Tietz Eric, Truhn Daniel, Müller-Franzes Gustav, Berres Marie-Luise, Hamesch Karim, Lang Sven Arke, Kuhl Christiane Katharina, Bruners Philipp, Schulze-Hagen Maximilian
Department of Diagnostic and Interventional Radiology, University Hospital, RWTH Aachen, Pauwelsstrasse 30, 52074 Aachen, Germany.
Department of Internal Medicine III, University Hospital, RWTH Aachen, Pauwelsstrasse 30, 52074 Aachen, Germany.
Diagnostics (Basel). 2021 Sep 9;11(9):1650. doi: 10.3390/diagnostics11091650.
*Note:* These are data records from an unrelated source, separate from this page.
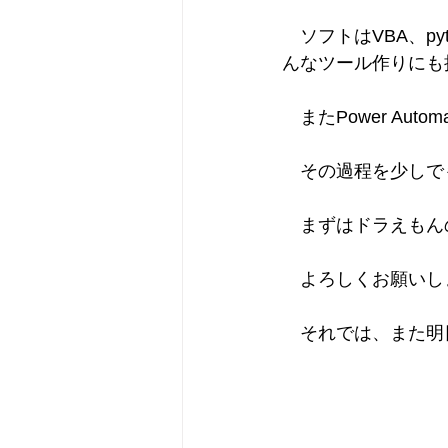
　ソフトはVBA、p
んなツール作りにも
　またPower A
　その過程を少しで
　まずはドラえもん
　よろしくお願いし
　それでは、また明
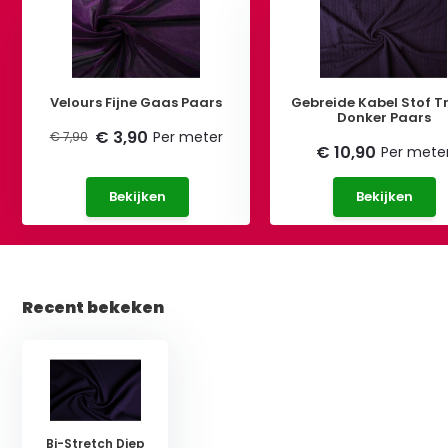
Velours Fijne Gaas Paars
Gebreide Kabel Stof Tr
Donker Paars
€ 3,90
Per meter
€ 7,90
€ 10,90
Per mete
Bekijken
Bekijken
Recent bekeken
Bi-Stretch Diep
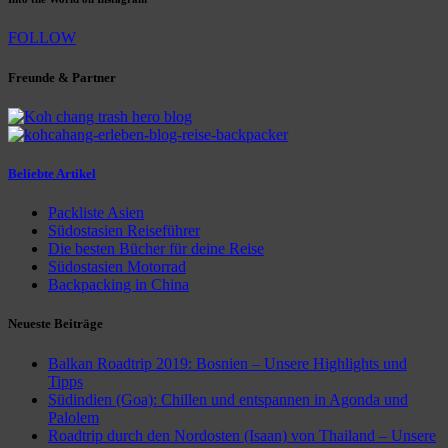
FOLLOW
Freunde & Partner
Beliebte Artikel
Packliste Asien
Südostasien Reiseführer
Die besten Bücher für deine Reise
Südostasien Motorrad
Backpacking in China
Neueste Beiträge
Balkan Roadtrip 2019: Bosnien – Unsere Highlights und
Tipps
Südindien (Goa): Chillen und entspannen in Agonda und
Palolem
Roadtrip durch den Nordosten (Isaan) von Thailand – Unsere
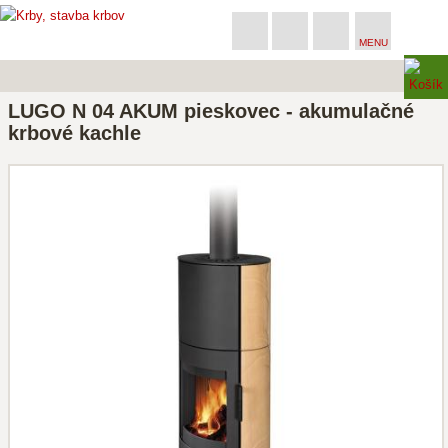
MENU
LUGO N 04 AKUM pieskovec - akumulačné
krbové kachle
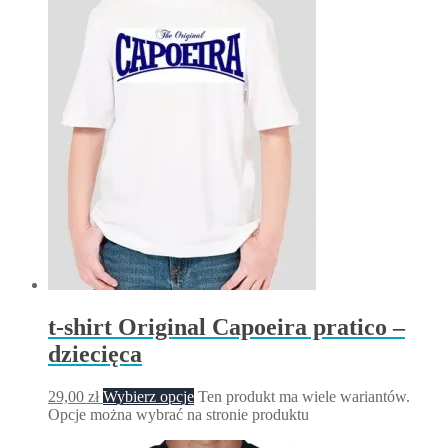
t-shirt Original Capoeira pratico –
dziecięca
29,00
zł
Wybierz opcje
Ten produkt ma wiele wariantów.
Opcje można wybrać na stronie produktu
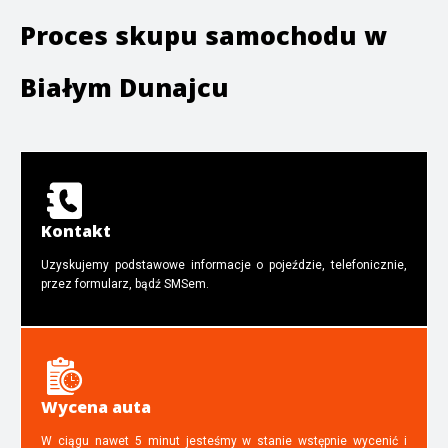
Proces skupu samochodu w
Białym Dunajcu
Kontakt
Uzyskujemy podstawowe informacje o pojeździe, telefonicznie,
przez formularz, bądź SMSem.
Wycena auta
W ciągu nawet 5 minut jesteśmy w stanie wstępnie wycenić i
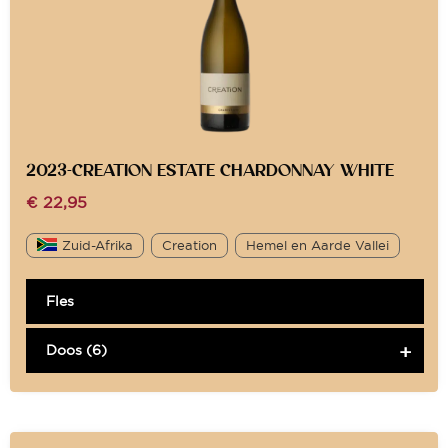
2023-CREATION ESTATE CHARDONNAY WHITE
€
22,95
Zuid-Afrika
Creation
Hemel en Aarde Vallei
Fles
Doos (6)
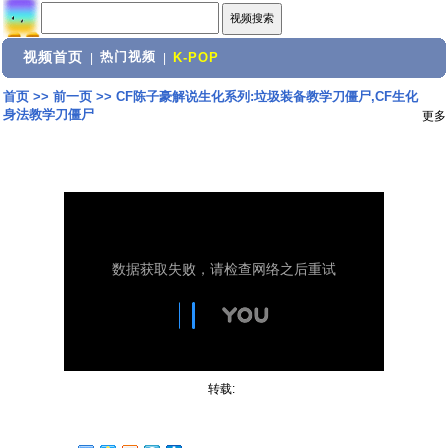
视频首页
热门视频
|
|
K-POP
首页
>>
前一页
>>
CF陈子豪解说生化系列:垃圾装备教学刀僵尸,CF生化
身法教学刀僵尸
更多
转载:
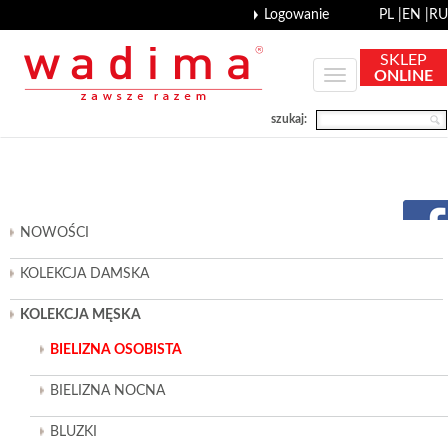
Logowanie
PL |
EN |
RU
SKLEP
ONLINE
szukaj:
NOWOŚCI
KOLEKCJA DAMSKA
KOLEKCJA MĘSKA
BIELIZNA OSOBISTA
BIELIZNA NOCNA
BLUZKI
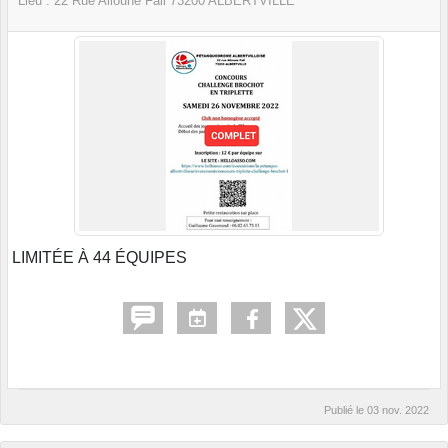
Lieu :
22 Rue Alioune Fall
73200
ALBERTVILLE
LIMITÉE À 44 ÉQUIPES
Publié le
03 nov. 2022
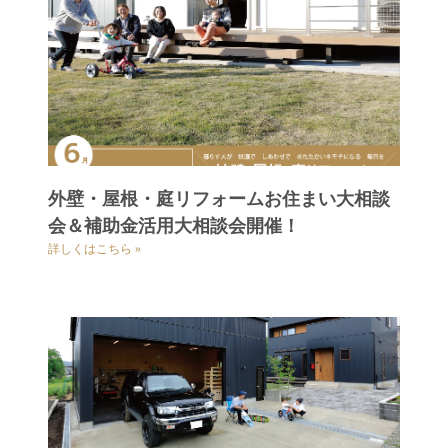
外壁・屋根・庭リフォームお住まい大相談
会＆補助金活用大相談会開催！
詳しくはこちら »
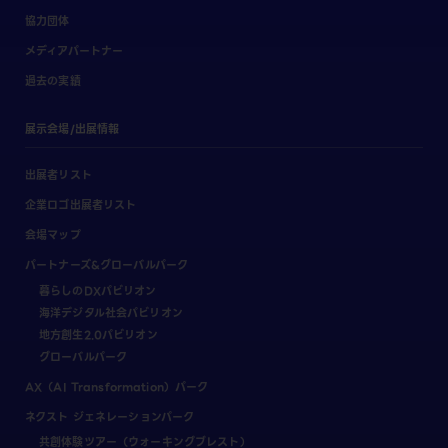
協力団体
メディアパートナー
過去の実績
展示会場/出展情報
出展者リスト
企業ロゴ出展者リスト
会場マップ
パートナーズ&グローバルパーク
暮らしのDXパビリオン
海洋デジタル社会パビリオン
地方創生2.0パビリオン
グローバルパーク
AX（AI Transformation）パーク
ネクスト ジェネレーションパーク
共創体験ツアー（ウォーキングブレスト）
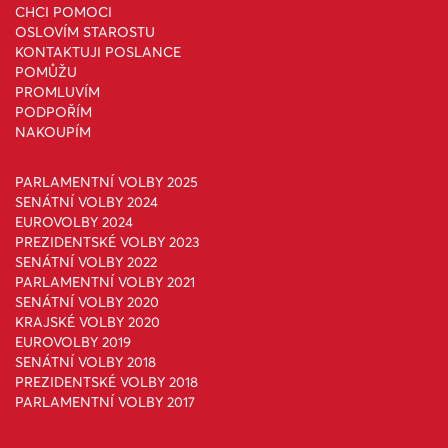
CHCI POMOCI
OSLOVÍM STAROSTU
KONTAKTUJI POSLANCE
POMŮŽU
PROMLUVÍM
PODPOŘÍM
NAKOUPÍM
PARLAMENTNÍ VOLBY 2025
SENÁTNÍ VOLBY 2024
EUROVOLBY 2024
PREZIDENTSKÉ VOLBY 2023
SENÁTNÍ VOLBY 2022
PARLAMENTNÍ VOLBY 2021
SENÁTNÍ VOLBY 2020
KRAJSKÉ VOLBY 2020
EUROVOLBY 2019
SENÁTNÍ VOLBY 2018
PREZIDENTSKÉ VOLBY 2018
PARLAMENTNÍ VOLBY 2017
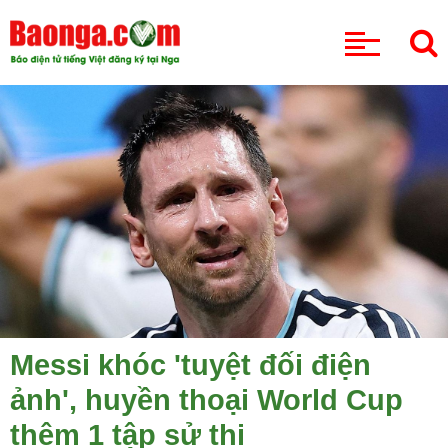
CHUYÊN MỤC
Messi khóc 'tuyệt đối điện
ảnh', huyền thoại World Cup
thêm 1 tập sử thi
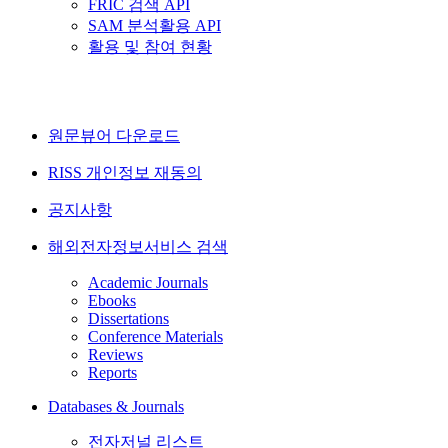
FRIC 검색 API
SAM 분석활용 API
활용 및 참여 현황
원문뷰어 다운로드
RISS 개인정보 재동의
공지사항
해외전자정보서비스 검색
Academic Journals
Ebooks
Dissertations
Conference Materials
Reviews
Reports
Databases & Journals
전자저널 리스트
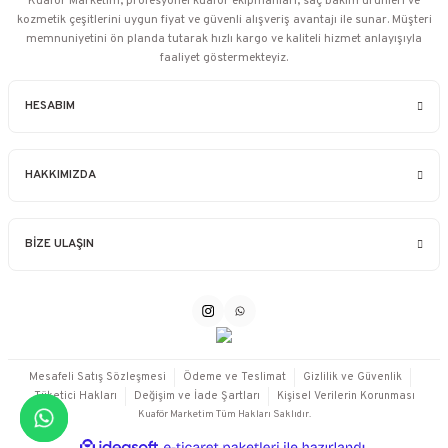
Kuaför Marketim, profesyonel kuaför ekipmanları, saç bakım ürünleri ve
kozmetik çeşitlerini uygun fiyat ve güvenli alışveriş avantajı ile sunar. Müşteri
memnuniyetini ön planda tutarak hızlı kargo ve kaliteli hizmet anlayışıyla
faaliyet göstermekteyiz.
HESABIM
HAKKIMIZDA
BİZE ULAŞIN
Mesafeli Satış Sözleşmesi
Ödeme ve Teslimat
Gizlilik ve Güvenlik
Tüketici Hakları
Değişim ve İade Şartları
Kişisel Verilerin Korunması
Kuaför Marketim Tüm Hakları Saklıdır.
ideasoft
ile
e-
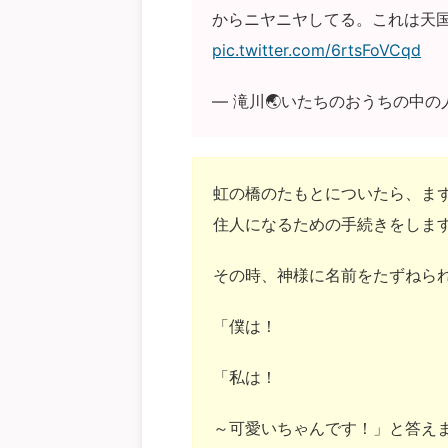
からニヤニヤしてる。これは天
pic.twitter.com/6rtsFoVCqd
— 滝川🌏️いたちのおうちの中の人 (
虹の橋のたもとについたら、ま
住人になるための手続きをしま
その時、神様に名前をたずねら
「僕は！
「私は！
～可愛いちゃんです！」と答え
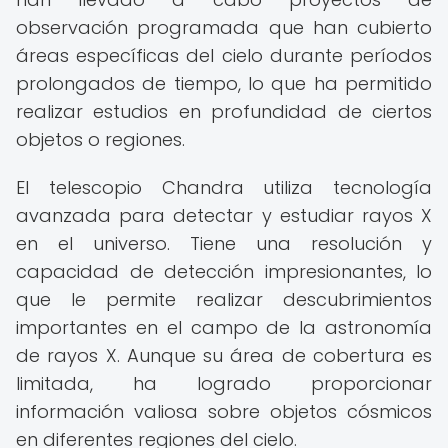
observación programada que han cubierto
áreas específicas del cielo durante períodos
prolongados de tiempo, lo que ha permitido
realizar estudios en profundidad de ciertos
objetos o regiones.
El telescopio Chandra utiliza tecnología
avanzada para detectar y estudiar rayos X
en el universo. Tiene una resolución y
capacidad de detección impresionantes, lo
que le permite realizar descubrimientos
importantes en el campo de la astronomía
de rayos X. Aunque su área de cobertura es
limitada, ha logrado proporcionar
información valiosa sobre objetos cósmicos
en diferentes regiones del cielo.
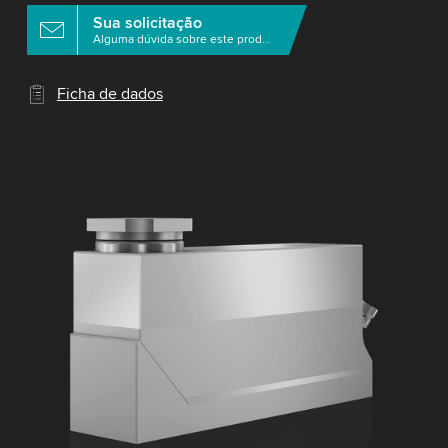
Sua solicitação
Alguma dúvida sobre este produto?
Ficha de dados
Liver cirrhosis poses a major risk for the development of hepatocellular carcinoma (HCC). This retrospective study investigated to what extent radiomic features allow the prediction of emerging HCC in patients with cirrhosis in contrast-enhanced computed tomography (CECT). A total of 51 patients with liver cirrhosis and newly detected HCC lesions ( = 82) during follow-up (FU-CT) after local tumor therapy were included. These lesions were not to have been detected by the radiologist in the chronologically prior CECT (PRE-CT). For training purposes, segmentations of 22 patients with liver cirrhosis but without HCC-recurrence were added. A total of 186 areas (82 HCCs and 104 cirrhotic liver areas without HCC) were analyzed. Using univariate analysis, four independent features were identified, and a multivariate logistic regression model was trained to classify the outlined regions as "HCC probable" or "HCC improbable". In total, 60/82 (73%) of segmentations with later detected HCC and 84/104 (81%) segmentations without HCC were classified correctly (AUC of 81%, 95% CI 74-87%), yielding a sensitivity of 72% (95% CI 57-83%) and a specificity of 86% (95% CI 76-96%). In conclusion, the model predicted the occurrence of new HCCs within segmented areas with an acceptable sensitivity and specificity in cirrhotic liver tissue in CECT.
肝硬化是肝细胞癌(HCC)发生的主要危险因素。这项回顾性研究调查了在对比增强计算机断层扫描(CECT)中,放射组学特征在多大程度上能够预测肝硬化患者新发HCC。本研究纳入了51例肝硬化患者,这些患者在局部肿瘤治疗后的随访(FU-CT)期间新发现了HCC病变(n = 82)。这些病变在之前按时间顺序排列的CECT(PRE-CT)中未被放射科医生检测到。为了进行训练,增加了22例无HCC复发的肝硬化患者的分割图像。总共分析了186个区域(82个HCC和104个无HCC的肝硬化肝区)。通过单因素分析,确定了四个独立特征,并训练了一个多因素逻辑回归模型,以将勾勒出的区域分类为“可能为HCC”或“不太可能为HCC”。总体而言,后来检测到HCC的分割图像中有60/82(73%)被正确分类,无HCC的分割图像中有84/104(81%)被正确分类(AUC为81%,95%CI为74-87%),敏感性为72%(95%CI为57-83%),特异性为86%(95%CI为76-96%)。总之,该模型在CECT中对肝硬化肝组织分割区域内新发HCC的发生具有可接受的敏感性和特异性。